Mountain Species Pushed Higher and Higher

The first review of mountaintop species and their response to climate change has found that for every one degree Celsius increase in temperature, species shift 100 metres upslope.

Moraine Lake Image: By Gorgo (Photo taken by author) [Public domain], via Wikimedia Commons

Climate change is changing the distribution of many species. For most that live on mountains, the only way to go is up, but sooner or later, they are going to run out of mountain. A new study, the first broad review of its kind, has analysed shifts in elevation range due to warming temperatures in 975 populations of animals, plants and insects.

The study was carried out by scientists at the University of British Columbia (UBC) in Canada, and their results were recently published in the journal Global Ecology and Biogeography. For every one-degree-Celsius increase in temperature, mountaintop species shift upslope 100 metres, shrinking their inhabited area and resulting in dramatic population declines.

Benjamin Freeman, lead author of the study and a postdoctoral researcher at the UBC Biodiversity Research Centre said: “Most mountaintop species we looked at are responding to warming temperatures by shifting upslope to live in cooler environments. As they move towards the mountaintop, the area they live within gets smaller and smaller. This supports predictions that global warming could eventually drive extinctions among species at the top.”

Data from 23 previous surveys and studies, largely conducted over the past 50 years, was analysed.
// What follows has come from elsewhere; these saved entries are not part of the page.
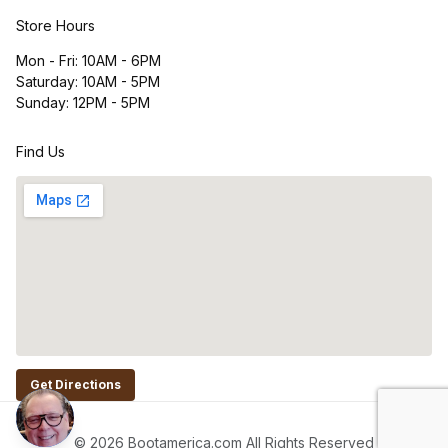
Store Hours
Mon - Fri: 10AM - 6PM
Saturday: 10AM - 5PM
Sunday: 12PM - 5PM
Find Us
Get Directions
© 2026 Bootamerica.com All Rights Reserved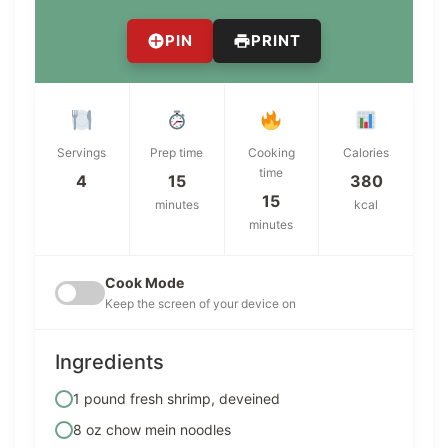
PIN
PRINT
Servings
Prep time
Cooking
Calories
time
4
15
380
15
minutes
kcal
minutes
Cook Mode
Keep the screen of your device on
Ingredients
1 pound fresh shrimp, deveined
8 oz chow mein noodles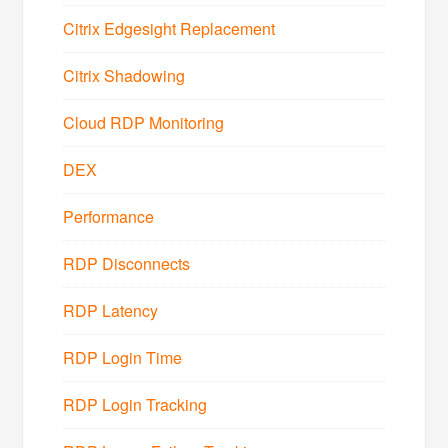
Citrix Edgesight Replacement
Citrix Shadowing
Cloud RDP Monitoring
DEX
Performance
RDP Disconnects
RDP Latency
RDP Login Time
RDP Login Tracking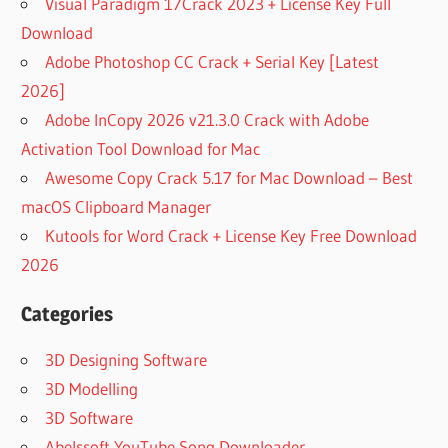
Visual Paradigm 17Crack 2023 + License Key Full
Download
Adobe Photoshop CC Crack + Serial Key [Latest
2026]
Adobe InCopy 2026 v21.3.0 Crack with Adobe
Activation Tool Download for Mac
Awesome Copy Crack 5.17 for Mac Download – Best
macOS Clipboard Manager
Kutools for Word Crack + License Key Free Download
2026
Categories
3D Designing Software
3D Modelling
3D Software
Abelssoft YouTube Song Downloader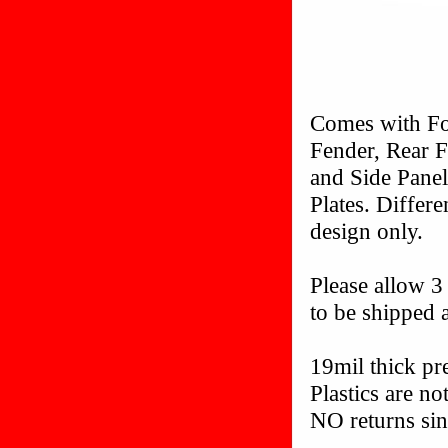
Comes with Fo
Fender, Rear F
and Side Pane
Plates. Differ
design only.
Please allow 3
to be shipped a
19mil thick p
Plastics are n
NO returns sin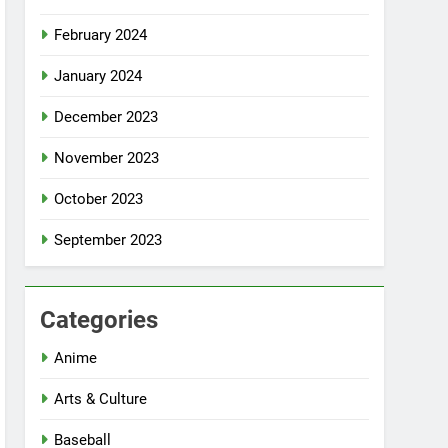
February 2024
January 2024
December 2023
November 2023
October 2023
September 2023
Categories
Anime
Arts & Culture
Baseball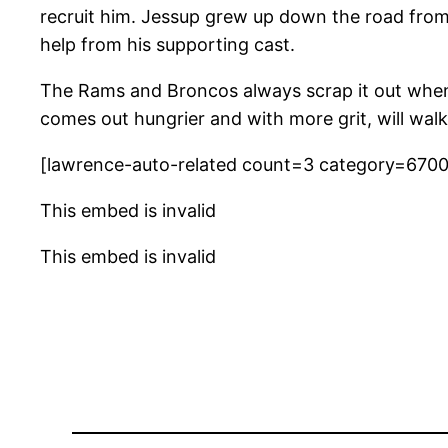
recruit him. Jessup grew up down the road from
help from his supporting cast.
The Rams and Broncos always scrap it out when 
comes out hungrier and with more grit, will walk
[lawrence-auto-related count=3 category=670
This embed is invalid
This embed is invalid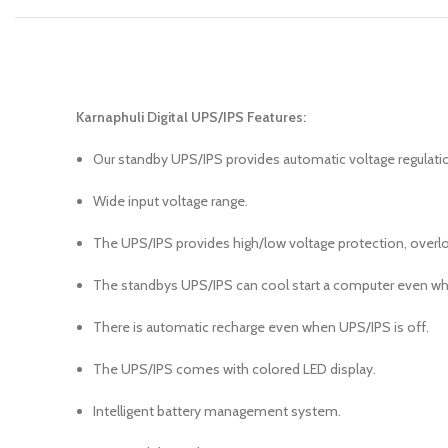
Karnaphuli Digital UPS/IPS Features:
Our standby UPS/IPS provides automatic voltage regulati
Wide input voltage range.
The UPS/IPS provides high/low voltage protection, overloa
The standbys UPS/IPS can cool start a computer even wh
There is automatic recharge even when UPS/IPS is off.
The UPS/IPS comes with colored LED display.
Intelligent battery management system.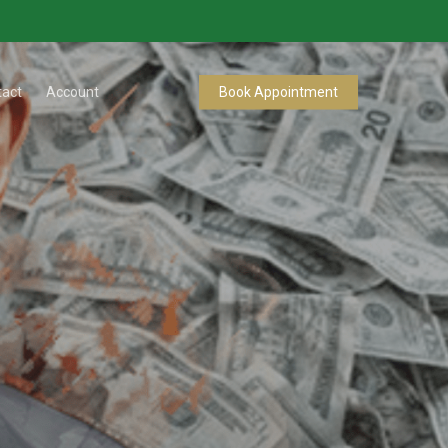
tact
Account
Book Appointment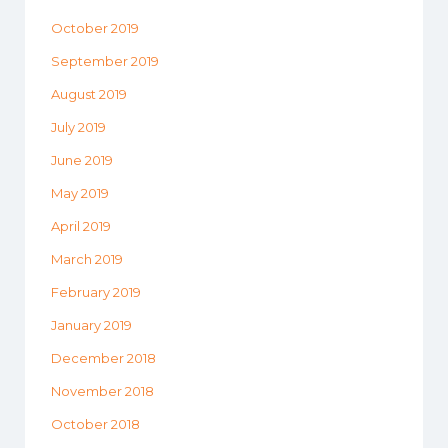
October 2019
September 2019
August 2019
July 2019
June 2019
May 2019
April 2019
March 2019
February 2019
January 2019
December 2018
November 2018
October 2018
The study found that most mountaintop species have moved upward, including:

The northern pocket gopher in Nevada’s Ruby Mountains lost more than 70% of its inhabited area over the past 80 years as a 1.1-degree temperature increase drove populations upslope.

The mountain burnet butterfly in the French Pyrenees adjusted to a one-degree temperature increase by shifting upslope 430 metres – losing 79% of its range over the past 50 years.

An alpine meadow flower in the Himalayas moved upslope more than 600 metres as temperatures rose more than 2.2 degrees in the past 150 years. It lost 29% of its habitat in the region.

However, the research also found that a few species, such as the white-crowned sparrow in the southern Sierra Nevada Mountains in California, moved their entire range down mountains.

“This highlights how complicated responses to climate change are likely to be. We might be able to predict what happens on average, but predicting how any particular species will respond is a serious challenge. We should be treasuring, archiving and protecting historical data and long-term studies that give us baselines to see how the world is changing,” says Anna Hargreaves, an assistant professor at McGill University who worked on the study as a postdoctoral researcher at UBC.

Julie Lee-Yaw, study co-author and postdoctoral researcher with the UBC department of botany, adds: “Changes in species’ geographical ranges are likely to have important implications for conservation. The decreases we’re seeing at high elevations mean that the area of suitable habitat is getting smaller, and we may start to see declines in the number of individual animals a given mountain can support. It’s important to study how these shifts are affecting population sizes.”